In April 1932 Gagai decided to return to the Torres Strait and settled at Badu Island where he worked again as a pearler. Soon after, in May 1935, he was employed by anthropologist Donald Thomson to take charge of the St Nicholas, which was an auxiliary ketch. When Thomason left the area Gagai returned to his previous role.

On 27 October 1941 Gagai enlisted in the army and joined the Northern Territory Special Reconnaissance Unit despite being 'over-age' and considered to be medically unfit. This unit, commanded by Thomson, was an irregular warfare unit that patrolled the coast of Arnhem Land. Within this unit he was placed in charge of the Aroetta between 1941 - 1943. During this period he was also twice placed in charge of an outpost at Caledon Bay, became an expert Vickers gunner and was promoted to being acting sergeant.

In late 1943 Gagai was seconded to the 11th Brigade (Australia) where he took part in an expedition to New Guinea, alongside six other Toress Strait Islander soldiers, where he was cut with a machete on the neck. Of this period of service Thomson stated:

I well remember the quiet, steadfast courage of Sergeant Kapiu . . . [who] was a first-class waterman. He was strong and he had no nerves. He could work and when the tension was over he could sleep like a log. He did not fret and worry and waste nervous energy . . . He was powerful—massive is a better word—impassive; even stolid. But he could laugh—a laugh halfway between the angels and Rabelais.
— Donald Thomson, The Geographical Journal, March 1953

He recovered from his injuries at Merauke and then returned to Australia where he continued to serve, until he was discharged on 28 March 1946. During his wartime service Gagai, as a Torres Strait Islander man, did not receive the same pay of benefits received by his 'white counterparts'.

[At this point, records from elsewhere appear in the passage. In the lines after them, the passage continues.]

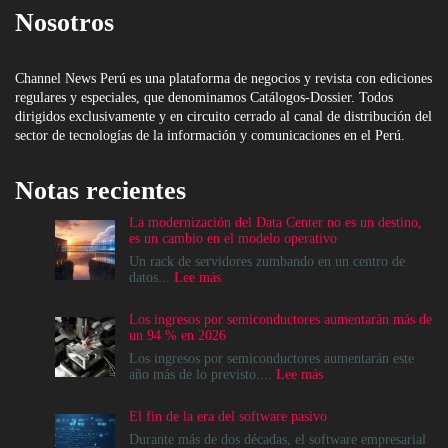
Nosotros
Channel News Perú es una plataforma de negocios y revista con ediciones
regulares y especiales, que denominamos Catálogos-Dossier. Todos
dirigidos exclusivamente y en circuito cerrado al canal de distribución del
sector de tecnologías de la información y comunicaciones en el Perú.
Notas recientes
La modernización del Data Center no es un destino,
es un cambio en el modelo operativo
Un rack de servidores zumbando en un centro de
:
datos...
Lee más
La
modernización
Los ingresos por semiconductores aumentarán más de
del
un 94 % en 2026
Data
Center
Los ingresos por semiconductores aumentarán este
no
:
año más de lo previsto....
Lee más
es
Los
un
ingresos
El fin de la era del software pasivo
destino,
por
es
semiconductores
Durante más de dos décadas, el software empresarial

Gagai died on 21 August 1946 a few months after his return.

== Legacy ==
In 1993 Gagai was featured in an exhibition held at the Australian War Memorial called "Too dark for the light horse" which was designed to draw attention to the service of Aboriginal and Torres Strait Islander people who served in World War II.

== Collections ==
Several photographs and other documentation about Gagai sit within the Donald Thomson Collection at Museums Victoria.